┌──
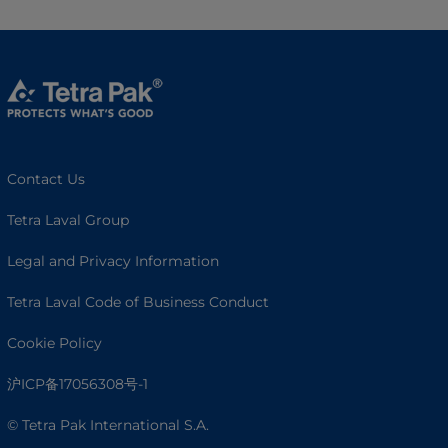
Contact Us
Tetra Laval Group
Legal and Privacy Information
Tetra Laval Code of Business Conduct
Cookie Policy
沪ICP备17056308号-1
© Tetra Pak International S.A.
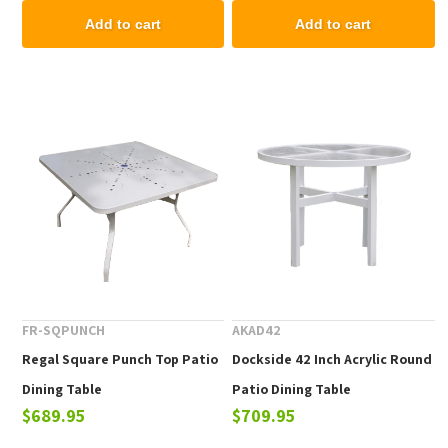
Add to cart
Add to cart
FR-SQPUNCH
AKAD42
Regal Square Punch Top Patio
Dockside 42 Inch Acrylic Round
Dining Table
Patio Dining Table
$689.95
$709.95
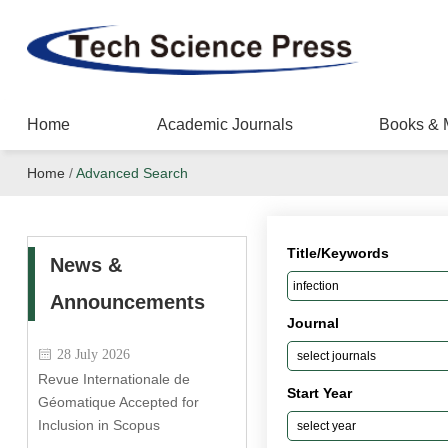
Home
Academic Journals
Books & 
Home
/
Advanced Search
Title/Keywords
News &
Announcements
Journal
28 July 2026
Revue Internationale de
Start Year
Géomatique Accepted for
Inclusion in Scopus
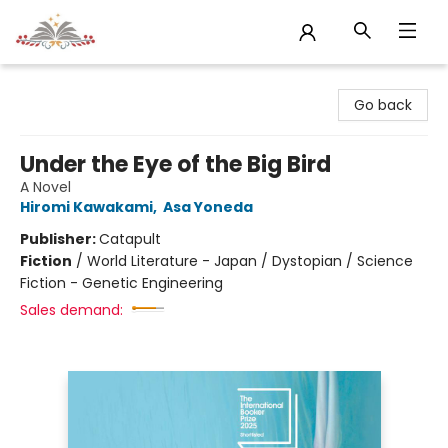
Sojourn Booksellers
Go back
Under the Eye of the Big Bird
A Novel
Hiromi Kawakami
,
Asa Yoneda
Publisher:
Catapult
Fiction
/
World Literature - Japan / Dystopian / Science
Fiction - Genetic Engineering
Sales demand:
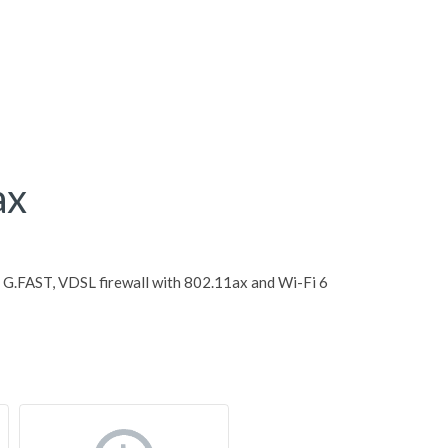
ax
G.FAST, VDSL firewall with 802.11ax and Wi-Fi 6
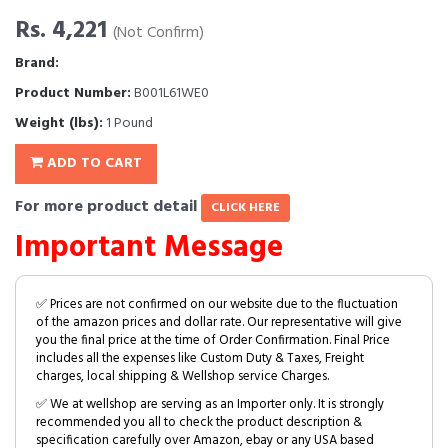
Rs. 4,221
(Not Confirm)
Brand:
Product Number:
B001L61WE0
Weight (lbs):
1 Pound
ADD TO CART
For more product detail
CLICK HERE
Important Message
✅ Prices are not confirmed on our website due to the fluctuation
of the amazon prices and dollar rate. Our representative will give
you the final price at the time of Order Confirmation. Final Price
includes all the expenses like Custom Duty & Taxes, Freight
charges, local shipping & Wellshop service Charges.
✅ We at wellshop are serving as an Importer only. It is strongly
recommended you all to check the product description &
specification carefully over Amazon, ebay or any USA based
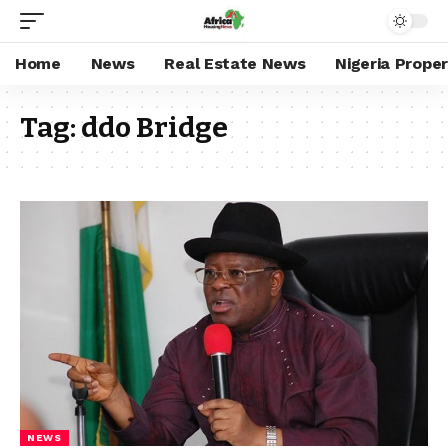
Home
News
Real Estate News
Nigeria Prope
Tag:
ddo Bridge
NEWS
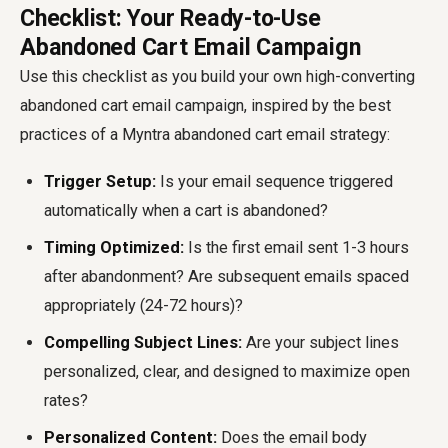
Checklist: Your Ready-to-Use
Abandoned Cart Email Campaign
Use this checklist as you build your own high-converting
abandoned cart email campaign, inspired by the best
practices of a
Myntra abandoned cart email
strategy:
Trigger Setup:
Is your email sequence triggered
automatically when a cart is abandoned?
Timing Optimized:
Is the first email sent 1-3 hours
after abandonment? Are subsequent emails spaced
appropriately (24-72 hours)?
Compelling Subject Lines:
Are your subject lines
personalized, clear, and designed to maximize open
rates?
Personalized Content:
Does the email body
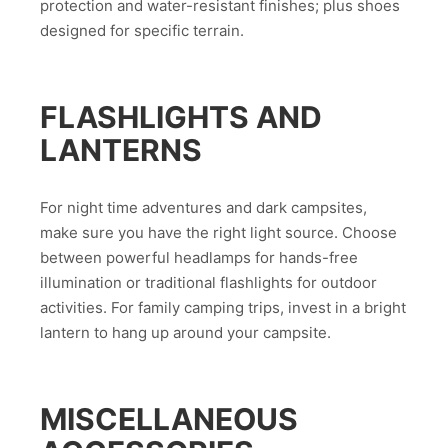
protection and water-resistant finishes; plus shoes
designed for specific terrain.
FLASHLIGHTS AND
LANTERNS
For night time adventures and dark campsites,
make sure you have the right light source. Choose
between powerful headlamps for hands-free
illumination or traditional flashlights for outdoor
activities. For family camping trips, invest in a bright
lantern to hang up around your campsite.
MISCELLANEOUS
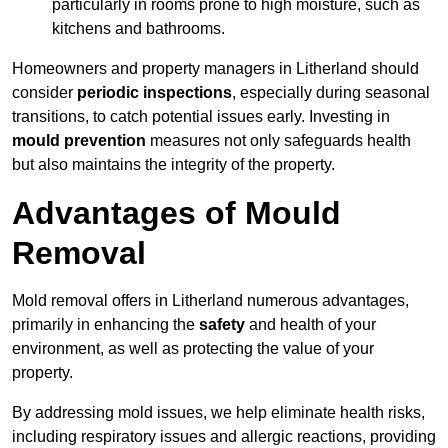
particularly in rooms prone to high moisture, such as
kitchens and bathrooms.
Homeowners and property managers in Litherland should
consider
periodic inspections
, especially during seasonal
transitions, to catch potential issues early. Investing in
mould prevention
measures not only safeguards health
but also maintains the integrity of the property.
Advantages of Mould
Removal
Mold removal offers in Litherland numerous advantages,
primarily in enhancing the
safety
and health of your
environment, as well as protecting the value of your
property.
By addressing mold issues, we help eliminate health risks,
including respiratory issues and allergic reactions, providing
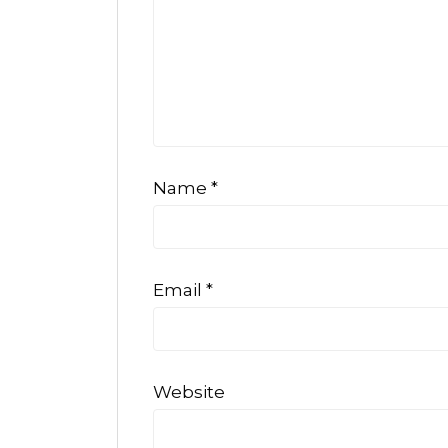
Name
*
Email
*
Website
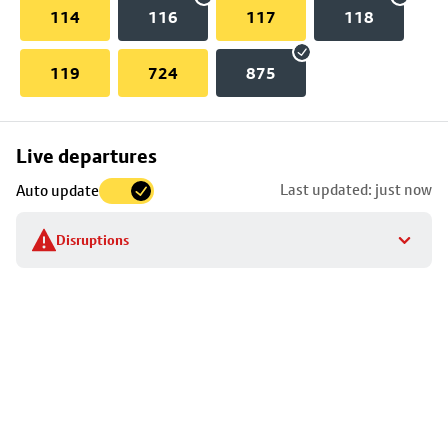
114
116
117
118
119
724
875
Skip
Live departures
map
Last updated: just now
Auto update
to
stop
Disruptions
details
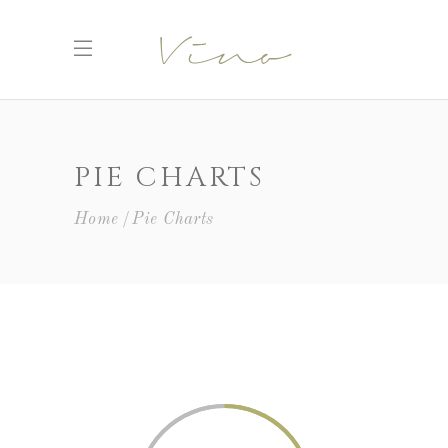
PIE CHARTS
Home
Pie Charts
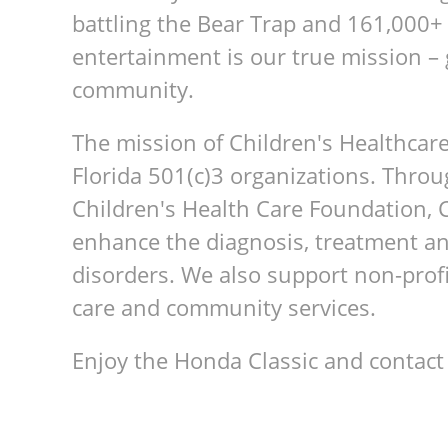
battling the Bear Trap and 161,000+
entertainment is our true mission – 
community.
The mission of Children's Healthcare
Florida 501(c)3 organizations. Throu
Children's Health Care Foundation, 
enhance the diagnosis, treatment an
disorders. We also support non-prof
care and community services.
Enjoy the Honda Classic and contac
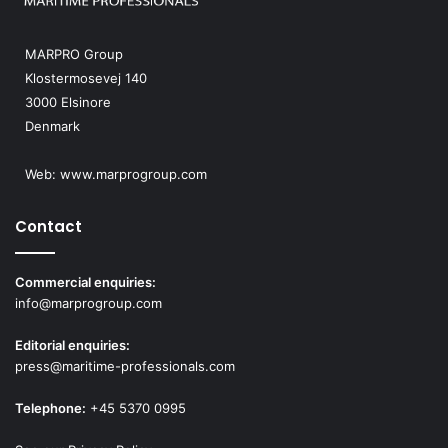
MARPRO Group
Klostermosevej 140
3000 Elsinore
Denmark
Web:
www.marprogroup.com
Contact
Commercial enquiries:
info@marprogroup.com
Editorial enquiries:
press@maritime-professionals.com
Telephone:
+45 5370 0995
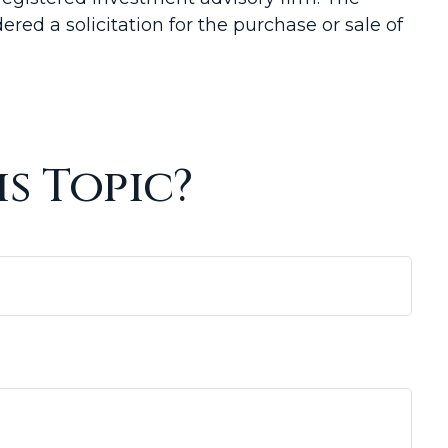
red a solicitation for the purchase or sale of
s Topic?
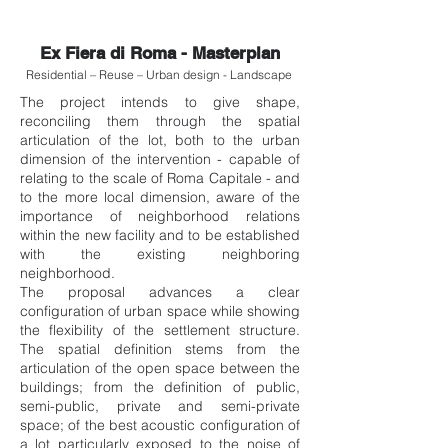
Ex Fiera di Roma - Masterplan
Residential – Reuse – Urban design - Landscape
The project intends to give shape,
reconciling them through the spatial
articulation of the lot, both to the urban
dimension of the intervention - capable of
relating to the scale of Roma Capitale - and
to the more local dimension, aware of the
importance of neighborhood relations
within the new facility and to be established
with the existing neighboring
neighborhood.
The proposal advances a clear
configuration of urban space while showing
the flexibility of the settlement structure.
The spatial definition stems from the
articulation of the open space between the
buildings; from the definition of public,
semi-public, private and semi-private
space; of the best acoustic configuration of
a lot particularly exposed to the noise of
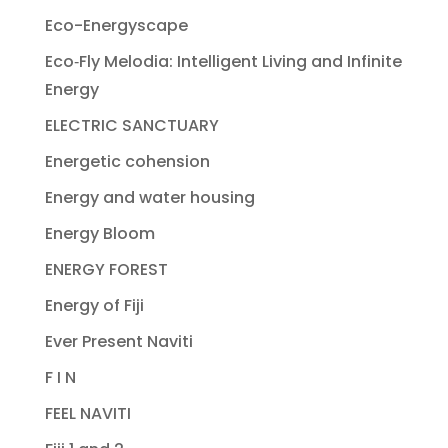
Eco-Energyscape
Eco‐Fly Melodia: Intelligent Living and Infinite
Energy
ELECTRIC SANCTUARY
Energetic cohension
Energy and water housing
Energy Bloom
ENERGY FOREST
Energy of Fiji
Ever Present Naviti
F I N
FEEL NAVITI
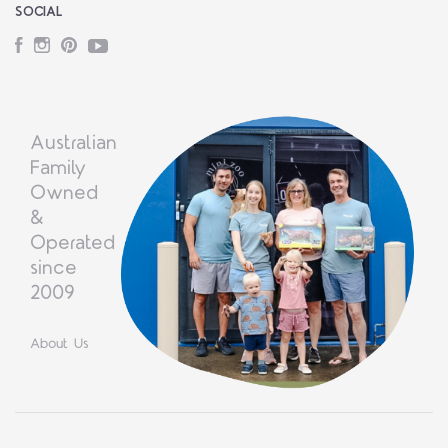
SOCIAL
Facebook
Instagram
Pinterest
YouTube
Australian
Family
Owned
&
Operated
since
2009
About Us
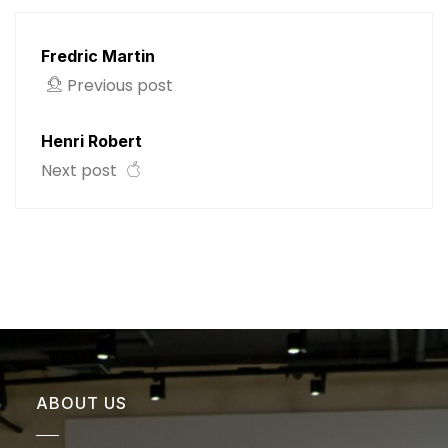
Fredric Martin
Previous post
Henri Robert
Next post
ABOUT US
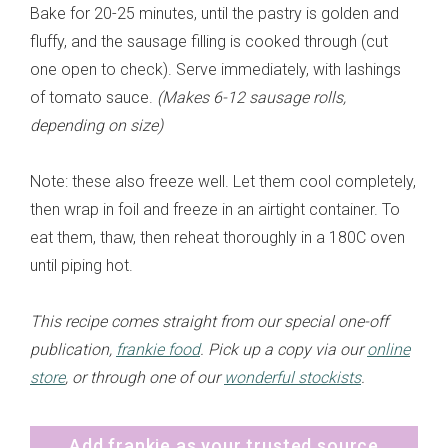
Bake for 20-25 minutes, until the pastry is golden and
fluffy, and the sausage filling is cooked through (cut
one open to check). Serve immediately, with lashings
of tomato sauce.
(Makes 6-12 sausage rolls,
depending on size)
Note: these also freeze well. Let them cool completely,
then wrap in foil and freeze in an airtight container. To
eat them, thaw, then reheat thoroughly in a 180C oven
until piping hot.
This recipe comes straight from our special one-off
publication,
frankie food
. Pick up a copy via our
online
store
, or through one of our
wonderful stockists
.
Add frankie as your trusted source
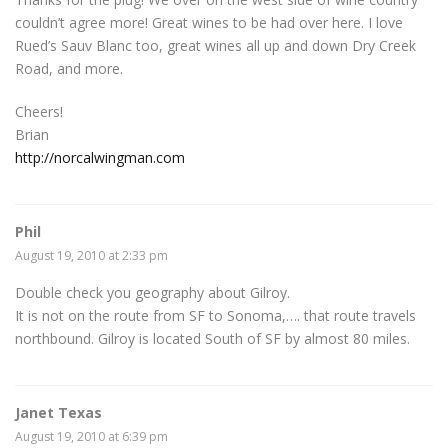
couldn’t agree more! Great wines to be had over here. I love
Rued’s Sauv Blanc too, great wines all up and down Dry Creek
Road, and more.
Cheers!
Brian
http://norcalwingman.com
Phil
August 19, 2010 at 2:33 pm
Double check you geography about Gilroy.
It is not on the route from SF to Sonoma,…. that route travels
northbound. Gilroy is located South of SF by almost 80 miles.
Janet Texas
August 19, 2010 at 6:39 pm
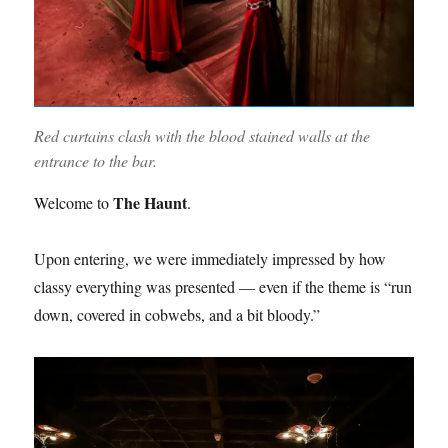
Red curtains clash with the blood stained walls at the
entrance to the bar.
The Haunt
Welcome to
.
Upon entering, we were immediately impressed by how
classy everything was presented — even if the theme is “run
down, covered in cobwebs, and a bit bloody.”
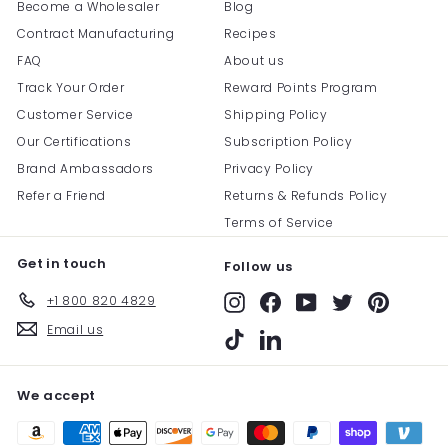
Become a Wholesaler
Blog
Contract Manufacturing
Recipes
FAQ
About us
Track Your Order
Reward Points Program
Customer Service
Shipping Policy
Our Certifications
Subscription Policy
Brand Ambassadors
Privacy Policy
Refer a Friend
Returns & Refunds Policy
Terms of Service
Get in touch
Follow us
+1 800 820 4829
Instagram
Facebook
YouTube
Twitter
Pinterest
Email us
TikTok
LinkedIn
We accept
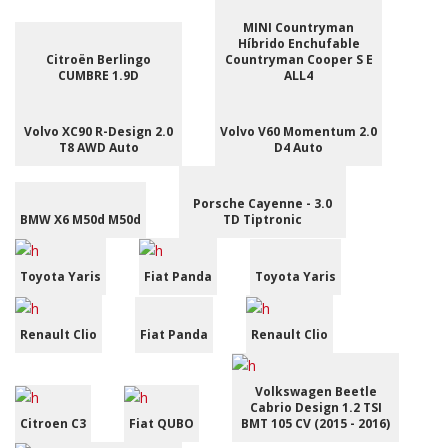
MINI Countryman
Híbrido Enchufable
Citroën Berlingo
Countryman Cooper S E
CUMBRE 1.9D
ALL4
Volvo XC90 R-Design 2.0
Volvo V60 Momentum 2.0
T8 AWD Auto
D4 Auto
Porsche Cayenne - 3.0
BMW X6 M50d M50d
TD Tiptronic
Toyota Yaris
Fiat Panda
Toyota Yaris
Renault Clio
Fiat Panda
Renault Clio
Volkswagen Beetle
Cabrio Design 1.2 TSI
Citroen C3
Fiat QUBO
BMT 105 CV (2015 - 2016)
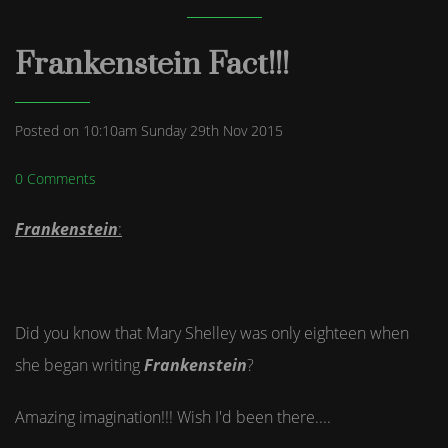
Frankenstein Fact!!!
Posted on
10:10am Sunday 29th Nov 2015
0 Comments
Frankenstein
:
Did you know that Mary Shelley was only eighteen when
she began writing
Frankenstein
?
Amazing imagination!!! Wish I'd been there....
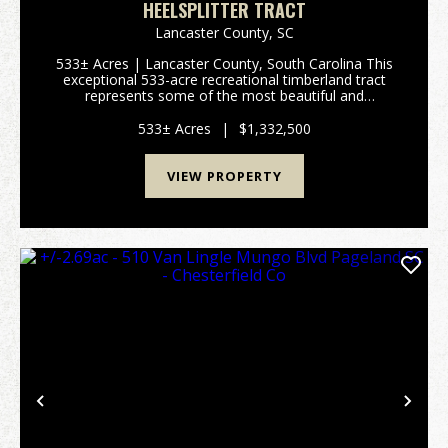
HEELSPLITTER TRACT
Lancaster County,
SC
533± Acres | Lancaster County, South Carolina This
exceptional 533-acre recreational timberland tract
represents some of the most beautiful and
ecologically significant land in Lancaster County.
Protected by a conservation easement that
533± Acres
|
$1,332,500
preserves cri...
VIEW PROPERTY
Previous
Nex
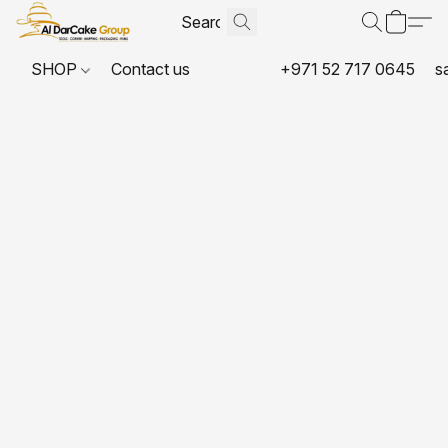
SHOP
Contact us
+971 52 717 0645
s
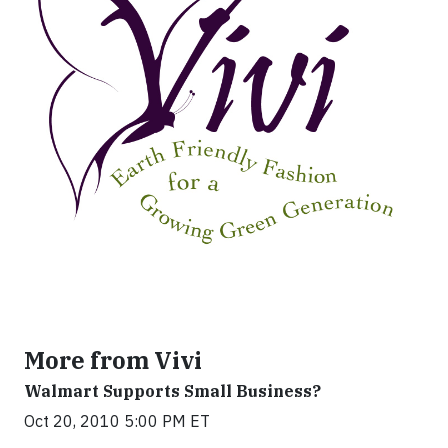
More from Vivi
Walmart Supports Small Business?
Oct 20, 2010 5:00 PM ET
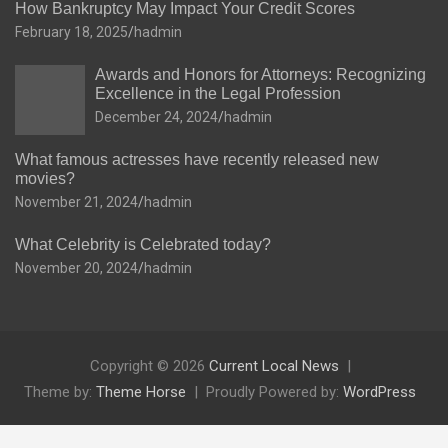
How Bankruptcy May Impact Your Credit Scores
February 18, 2025
hadmin
Awards and Honors for Attorneys: Recognizing
Excellence in the Legal Profession
December 24, 2024
hadmin
What famous actresses have recently released new
movies?
November 21, 2024
hadmin
What Celebrity is Celebrated today?
November 20, 2024
hadmin
Copyright © 2026
Current Local News
Theme by:
Theme Horse
Proudly Powered by:
WordPress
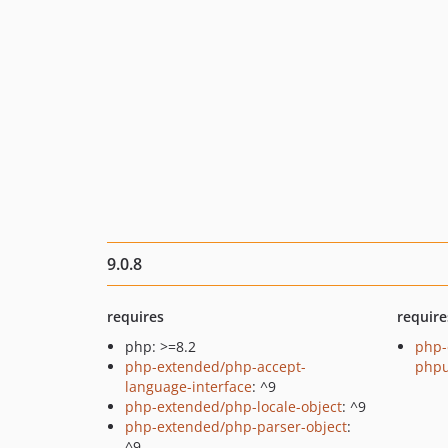
9.0.8
requires
require
php: >=8.2
php-
php-extended/php-accept-
phpu
language-interface
: ^9
php-extended/php-locale-object
: ^9
php-extended/php-parser-object
:
^9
└──
- WHAT TO WORK ON
Copy out every line from the data above that has "South" in it.

- EXERCISE RESULT
northbound. Gilroy is located South of SF by almost 80 miles.
533± Acres | Lancaster County, South Carolina This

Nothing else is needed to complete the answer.